Décrivez-nous le Prix d’Amérique 2030 ou 2040 : Quelle est votre vision de cette course ?
J’ai deux versions (rires). Si je ne suis pas élu, le Prix d’Amérique 2030 se déroule sur un nouvel hippodrome, son allocation est de 3 millions d’euros, il y a 15 partants. Quatre ont des propriétaires français, les autres sont étrangers : du Golfe, australiens, américains, japonais, belges. Il n’y a plus que 60 hippodromes en France et les allocations de province ne dépassent pas 3.000 €. Il n’y a plus de PMH : c’est trop onéreux. Il reste 20.000 emplois dans la filière des courses. La FDJ et le PMU se partagent les paris sur le net et le réseau en dur. Les larmes de victoire des petits propriétaires de Lutin d’Isigny, d’Idéal du Gazeau et d’Oyonnax sont oubliées. On a laissé la place aux grands investisseurs. Le business a remplacé la passion.
Si je suis élu, le Prix d’Amérique se disputera à un hippodrome dont le choix appartient au Comité de la SETF. L’allocation a progressé, on est à 1,5 million d’euros. L’enjeu n’est pas vraiment l’argent mais l’immense envie du petit propriétaire que j’ai rencontré cette semaine et qui vient d’acheter avec des amis un yearling. Il me confie son rêve de gagner le Prix d’Amérique. Nous avons tous, petits ou grands, fait ce rêve. Les tribunes sont pleines, on entend « Faîtes du bruit ». La foule est enthousiaste et populaire. Il y a un show à l’américaine avec des drones qui offrent des images exceptionnelles.
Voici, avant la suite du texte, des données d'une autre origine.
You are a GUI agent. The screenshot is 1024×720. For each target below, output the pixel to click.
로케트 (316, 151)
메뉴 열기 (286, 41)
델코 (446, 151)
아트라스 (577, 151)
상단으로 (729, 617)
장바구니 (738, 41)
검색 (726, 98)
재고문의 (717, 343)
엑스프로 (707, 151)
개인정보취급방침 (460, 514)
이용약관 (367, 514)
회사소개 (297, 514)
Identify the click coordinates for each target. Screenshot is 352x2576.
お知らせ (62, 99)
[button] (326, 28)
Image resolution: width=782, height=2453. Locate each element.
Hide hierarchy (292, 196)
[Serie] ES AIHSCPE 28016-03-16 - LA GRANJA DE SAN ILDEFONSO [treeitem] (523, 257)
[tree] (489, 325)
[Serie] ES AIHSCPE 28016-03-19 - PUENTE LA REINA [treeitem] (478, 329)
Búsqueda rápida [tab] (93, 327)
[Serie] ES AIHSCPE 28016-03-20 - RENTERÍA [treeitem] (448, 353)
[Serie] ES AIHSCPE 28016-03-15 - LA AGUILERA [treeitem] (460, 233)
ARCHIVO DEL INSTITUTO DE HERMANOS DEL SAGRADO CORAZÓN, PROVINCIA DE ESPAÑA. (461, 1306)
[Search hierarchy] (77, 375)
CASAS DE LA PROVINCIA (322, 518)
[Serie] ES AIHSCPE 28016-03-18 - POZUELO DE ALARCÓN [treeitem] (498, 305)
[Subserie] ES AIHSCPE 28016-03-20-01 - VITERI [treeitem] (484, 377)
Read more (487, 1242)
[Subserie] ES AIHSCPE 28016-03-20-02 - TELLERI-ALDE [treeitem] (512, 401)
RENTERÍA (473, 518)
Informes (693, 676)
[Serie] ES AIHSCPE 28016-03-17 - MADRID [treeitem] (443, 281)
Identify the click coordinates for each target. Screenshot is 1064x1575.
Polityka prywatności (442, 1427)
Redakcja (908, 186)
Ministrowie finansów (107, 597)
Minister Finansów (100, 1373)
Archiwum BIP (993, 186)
La passion des courses est au rendez-vous, l’image est parfaite sur les écrans d’Equidia et de TF1. Et, comme en 2024, le favori est un cheval né en France, acheté aux ventes de Caen, pour un prix raisonnable. En 2030, il y a toujours 213 hippodromes, un peu plus de 70.000 emplois dans la filière. Le PMU a repris des parts de marché grâce à l’implication de tous les acteurs de la filière. L’équilibre du trot que l’on connaît depuis toujours est respecté.

 

CARTE BLANCHE sur un sujet de votre choix

Ma carte blanche est consacrée aux propriétaires. Ils sont le deuxième poumon de l’institution, l’autre étant le PMU. D’un côté, il y a les allocations apportées par le PMU et, de l’autre, l’engagement des propriétaires qui, d’après mes statistiques, mettent dans la corbeille des institutions du trot à peu près la même chose que le total des allocations. J’en fait partie, je suis un petit propriétaire. Et je suis sur de la passion et non de la raison. Je dis toujours à mon driver, le meilleur moment pour moi est quand il enfile ma casaque. C’est ça qui me pousse avec l’adrénaline qui nait sur la piste. C’est quelque chose de formidable et d’unique. Aujourd’hui, l’image du propriétaire est galvaudée. Sa représentation renvoie à quelqu’un de riche et c’est très loin de la vérité. Cette image doit être retravaillée. Le propriétariat aujourd’hui, ce peut être en groupe d’ami(e)s, sous forme d’écurie de groupe, en location. Ce que je veux faire passer, c’est qu’on peut vivre sa passion à un prix raisonnable. Être propriétaire avec des ami(e)s, cela ne coûtera pas plus cher qu’une part de golf, de chasse ou d’autres loisirs. L’équilibre du trot est l’addition des petits et grands propriétaires. Il est important à maintenir. Ma grande réforme est la création d’un département propriétaires à la SETF, à l’image de celui qui existe à France Galop. Il faut des personnes qui se déplacent et accompagnent les propriétaires. La finalité est de générer de la reconnaissance de la qualité de propriétaire. Il faudra aussi savoir accueillir ces nouveaux propriétaires sur les hippodromes. Ce sera un travail à réaliser avec les président(e)s et les équipes des hippodromes. L’accueil en présentiel est une action importante. Plus on aura de propriétaires et plus on aura de partants. Il faut aussi réaliser un travail sur la relation propriétaire et entraîneur. L’enjeu est de guider et de rassurer les nouveaux propriétaires et cela passe par une meilleure communication avec leur entraîneur.